Data shown:
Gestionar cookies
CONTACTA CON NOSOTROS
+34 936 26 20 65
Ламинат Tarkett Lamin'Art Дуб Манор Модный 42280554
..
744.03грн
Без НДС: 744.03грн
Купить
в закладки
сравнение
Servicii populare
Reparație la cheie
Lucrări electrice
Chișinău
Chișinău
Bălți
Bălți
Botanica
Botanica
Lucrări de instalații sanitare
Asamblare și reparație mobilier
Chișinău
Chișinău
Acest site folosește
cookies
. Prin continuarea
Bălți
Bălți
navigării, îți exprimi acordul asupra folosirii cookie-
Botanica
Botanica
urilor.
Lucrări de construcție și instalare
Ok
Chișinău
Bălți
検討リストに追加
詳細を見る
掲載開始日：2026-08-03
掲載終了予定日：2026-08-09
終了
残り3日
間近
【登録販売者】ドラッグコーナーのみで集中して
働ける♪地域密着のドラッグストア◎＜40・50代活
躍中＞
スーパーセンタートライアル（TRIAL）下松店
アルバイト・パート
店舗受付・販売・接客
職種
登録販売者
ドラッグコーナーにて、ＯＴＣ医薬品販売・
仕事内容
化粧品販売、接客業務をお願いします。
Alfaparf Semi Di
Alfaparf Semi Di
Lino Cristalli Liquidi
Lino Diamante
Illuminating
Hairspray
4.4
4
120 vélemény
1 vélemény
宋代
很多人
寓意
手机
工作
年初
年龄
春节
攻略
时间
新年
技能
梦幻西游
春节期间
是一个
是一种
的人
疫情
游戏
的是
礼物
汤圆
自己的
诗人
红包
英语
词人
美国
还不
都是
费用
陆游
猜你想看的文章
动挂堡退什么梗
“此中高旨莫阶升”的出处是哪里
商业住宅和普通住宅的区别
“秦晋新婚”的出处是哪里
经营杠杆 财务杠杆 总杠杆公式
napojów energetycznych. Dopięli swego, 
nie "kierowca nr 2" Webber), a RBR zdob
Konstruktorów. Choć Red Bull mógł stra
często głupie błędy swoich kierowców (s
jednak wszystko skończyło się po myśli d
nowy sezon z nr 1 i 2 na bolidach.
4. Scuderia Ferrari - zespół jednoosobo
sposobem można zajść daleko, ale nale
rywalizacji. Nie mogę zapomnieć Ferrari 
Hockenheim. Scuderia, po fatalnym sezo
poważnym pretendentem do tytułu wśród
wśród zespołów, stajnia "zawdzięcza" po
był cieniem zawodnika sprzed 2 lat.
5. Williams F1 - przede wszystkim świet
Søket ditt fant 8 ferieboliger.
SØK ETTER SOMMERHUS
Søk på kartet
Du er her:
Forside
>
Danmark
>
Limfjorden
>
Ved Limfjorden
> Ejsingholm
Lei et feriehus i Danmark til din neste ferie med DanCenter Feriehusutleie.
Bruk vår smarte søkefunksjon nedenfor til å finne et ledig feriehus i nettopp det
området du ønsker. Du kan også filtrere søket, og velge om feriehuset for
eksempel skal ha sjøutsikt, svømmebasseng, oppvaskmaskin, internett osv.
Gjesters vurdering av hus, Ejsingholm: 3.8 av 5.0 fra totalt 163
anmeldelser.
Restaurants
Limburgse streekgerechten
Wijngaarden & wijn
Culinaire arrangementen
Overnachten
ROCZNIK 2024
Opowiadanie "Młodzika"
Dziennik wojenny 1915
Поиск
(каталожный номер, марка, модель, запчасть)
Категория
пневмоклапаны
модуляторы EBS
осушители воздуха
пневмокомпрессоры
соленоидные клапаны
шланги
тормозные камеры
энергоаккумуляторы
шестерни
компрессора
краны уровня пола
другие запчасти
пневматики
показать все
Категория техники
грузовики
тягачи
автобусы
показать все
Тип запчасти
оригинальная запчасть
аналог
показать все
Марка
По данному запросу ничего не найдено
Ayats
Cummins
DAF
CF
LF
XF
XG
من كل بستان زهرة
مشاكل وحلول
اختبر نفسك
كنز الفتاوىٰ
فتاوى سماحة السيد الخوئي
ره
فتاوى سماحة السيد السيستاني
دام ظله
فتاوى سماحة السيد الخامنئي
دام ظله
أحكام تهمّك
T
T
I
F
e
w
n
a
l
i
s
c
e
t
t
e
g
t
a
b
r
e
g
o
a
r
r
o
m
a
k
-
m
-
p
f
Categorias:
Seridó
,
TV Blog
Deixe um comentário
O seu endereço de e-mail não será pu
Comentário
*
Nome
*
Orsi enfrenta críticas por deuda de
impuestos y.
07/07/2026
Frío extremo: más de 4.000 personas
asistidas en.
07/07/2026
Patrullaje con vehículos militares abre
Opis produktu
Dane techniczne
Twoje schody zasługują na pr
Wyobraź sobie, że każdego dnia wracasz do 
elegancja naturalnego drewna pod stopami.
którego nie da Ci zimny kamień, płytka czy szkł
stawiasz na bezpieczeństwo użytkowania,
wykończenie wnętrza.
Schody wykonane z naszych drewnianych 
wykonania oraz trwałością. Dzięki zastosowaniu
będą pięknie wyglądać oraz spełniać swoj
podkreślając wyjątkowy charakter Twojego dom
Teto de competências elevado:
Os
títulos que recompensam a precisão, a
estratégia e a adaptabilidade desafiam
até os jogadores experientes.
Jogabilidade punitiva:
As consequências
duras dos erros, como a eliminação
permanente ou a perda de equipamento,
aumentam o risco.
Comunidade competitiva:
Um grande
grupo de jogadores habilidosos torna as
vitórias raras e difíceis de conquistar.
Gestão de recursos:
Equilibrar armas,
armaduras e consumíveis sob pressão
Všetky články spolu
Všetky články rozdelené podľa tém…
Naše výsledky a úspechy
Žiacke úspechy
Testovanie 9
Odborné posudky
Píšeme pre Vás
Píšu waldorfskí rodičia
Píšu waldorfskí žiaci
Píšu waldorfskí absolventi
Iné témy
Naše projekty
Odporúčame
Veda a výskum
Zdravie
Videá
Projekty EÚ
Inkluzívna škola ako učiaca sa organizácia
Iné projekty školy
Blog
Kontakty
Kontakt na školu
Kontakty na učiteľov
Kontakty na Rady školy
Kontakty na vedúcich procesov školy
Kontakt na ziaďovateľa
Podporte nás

Task details: The listing above is to be copied exactly, in full.

Output for this exercise:
Gestionar cookies
CONTACTA CON NOSOTROS
+34 936 26 20 65
Ламинат Tarkett Lamin'Art Дуб Манор Модный 42280554
..
744.03грн
Без НДС: 744.03грн
Купить
в закладки
сравнение
Servicii populare
Reparație la cheie
Lucrări electrice
Chișinău
Chișinău
Bălți
Bălți
Botanica
Botanica
Lucrări de instalații sanitare
Asamblare și reparație mobilier
Chișinău
Chișinău
Acest site folosește
cookies
. Prin continuarea
Bălți
Bălți
navigării, îți exprimi acordul asupra folosirii cookie-
Botanica
Botanica
urilor.
Lucrări de construcție și instalare
Ok
Chișinău
Bălți
検討リストに追加
詳細を見る
掲載開始日：2026-08-03
掲載終了予定日：2026-08-09
終了
残り3日
間近
【登録販売者】ドラッグコーナーのみで集中して
働ける♪地域密着のドラッグストア◎＜40・50代活
躍中＞
スーパーセンタートライアル（TRIAL）下松店
アルバイト・パート
店舗受付・販売・接客
職種
登録販売者
ドラッグコーナーにて、ＯＴＣ医薬品販売・
仕事内容
化粧品販売、接客業務をお願いします。
Alfaparf Semi Di
Alfaparf Semi Di
Lino Cristalli Liquidi
Lino Diamante
Illuminating
Hairspray
4.4
4
120 vélemény
1 vélemény
宋代
很多人
寓意
手机
工作
年初
年龄
春节
攻略
时间
新年
技能
梦幻西游
春节期间
是一个
是一种
的人
疫情
游戏
的是
礼物
汤圆
自己的
诗人
红包
英语
词人
美国
还不
都是
费用
陆游
猜你想看的文章
动挂堡退什么梗
“此中高旨莫阶升”的出处是哪里
商业住宅和普通住宅的区别
“秦晋新婚”的出处是哪里
经营杠杆 财务杠杆 总杠杆公式
napojów energetycznych. Dopięli swego, 
nie "kierowca nr 2" Webber), a RBR zdob
Konstruktorów. Choć Red Bull mógł stra
często głupie błędy swoich kierowców (s
jednak wszystko skończyło się po myśli d
nowy sezon z nr 1 i 2 na bolidach.
4. Scuderia Ferrari - zespół jednoosobo
sposobem można zajść daleko, ale nale
rywalizacji. Nie mogę zapomnieć Ferrari 
Hockenheim. Scuderia, po fatalnym sezo
poważnym pretendentem do tytułu wśród
wśród zespołów, stajnia "zawdzięcza" po
był cieniem zawodnika sprzed 2 lat.
5. Williams F1 - przede wszystkim świet
Søket ditt fant 8 ferieboliger.
SØK ETTER SOMMERHUS
Søk på kartet
Du er her:
Forside
>
Danmark
>
Limfjorden
>
Ved Limfjorden
> Ejsingholm
Lei et feriehus i Danmark til din neste ferie med DanCenter Feriehusutleie.
Bruk vår smarte søkefunksjon nedenfor til å finne et ledig feriehus i nettopp det
området du ønsker. Du kan også filtrere søket, og velge om feriehuset for
eksempel skal ha sjøutsikt, svømmebasseng, oppvaskmaskin, internett osv.
Gjesters vurdering av hus, Ejsingholm: 3.8 av 5.0 fra totalt 163
anmeldelser.
Restaurants
Limburgse streekgerechten
Wijngaarden & wijn
Culinaire arrangementen
Overnachten
ROCZNIK 2024
Opowiadanie "Młodzika"
Dziennik wojenny 1915
Поиск
(каталожный номер, марка, модель, запчасть)
Категория
пневмоклапаны
модуляторы EBS
осушители воздуха
пневмокомпрессоры
соленоидные клапаны
шланги
тормозные камеры
энергоаккумуляторы
шестерни
компрессора
краны уровня пола
другие запчасти
пневматики
показать все
Категория техники
грузовики
тягачи
автобусы
показать все
Тип запчасти
оригинальная запчасть
аналог
показать все
Марка
По данному запросу ничего не найдено
Ayats
Cummins
DAF
CF
LF
XF
XG
من كل بستان زهرة
مشاكل وحلول
اختبر نفسك
كنز الفتاوىٰ
فتاوى سماحة السيد الخوئي
ره
فتاوى سماحة السيد السيستاني
دام ظله
فتاوى سماحة السيد الخامنئي
دام ظله
أحكام تهمّك
T
T
I
F
e
w
n
a
l
i
s
c
e
t
t
e
g
t
a
b
r
e
g
o
a
r
r
o
m
a
k
-
m
-
p
f
Categorias:
Seridó
,
TV Blog
Deixe um comentário
O seu endereço de e-mail não será pu
Comentário
*
Nome
*
Orsi enfrenta críticas por deuda de
impuestos y.
07/07/2026
Frío extremo: más de 4.000 personas
asistidas en.
07/07/2026
Patrullaje con vehículos militares abre
Opis produktu
Dane techniczne
Twoje schody zasługują na pr
Wyobraź sobie, że każdego dnia wracasz do 
elegancja naturalnego drewna pod stopami.
którego nie da Ci zimny kamień, płytka czy szkł
stawiasz na bezpieczeństwo użytkowania,
wykończenie wnętrza.
Schody wykonane z naszych drewnianych 
wykonania oraz trwałością. Dzięki zastosowaniu
będą pięknie wyglądać oraz spełniać swoj
podkreślając wyjątkowy charakter Twojego dom
Teto de competências elevado:
Os
títulos que recompensam a precisão, a
estratégia e a adaptabilidade desafiam
até os jogadores experientes.
Jogabilidade punitiva:
As consequências
duras dos erros, como a eliminação
permanente ou a perda de equipamento,
aumentam o risco.
Comunidade competitiva:
Um grande
grupo de jogadores habilidosos torna as
vitórias raras e difíceis de conquistar.
Gestão de recursos:
Equilibrar armas,
armaduras e consumíveis sob pressão
Všetky články spolu
Všetky články rozdelené podľa tém…
Naše výsledky a úspechy
Žiacke úspechy
Testovanie 9
Odborné posudky
Píšeme pre Vás
Píšu waldorfskí rodičia
Píšu waldorfskí žiaci
Píšu waldorfskí absolventi
Iné témy
Naše projekty
Odporúčame
Veda a výskum
Zdravie
Videá
Projekty EÚ
Inkluzívna škola ako učiaca sa organizácia
Iné projekty školy
Blog
Kontakty
Kontakt na školu
Kontakty na učiteľov
Kontakty na Rady školy
Kontakty na vedúcich procesov školy
Kontakt na ziaďovateľa
Podporte nás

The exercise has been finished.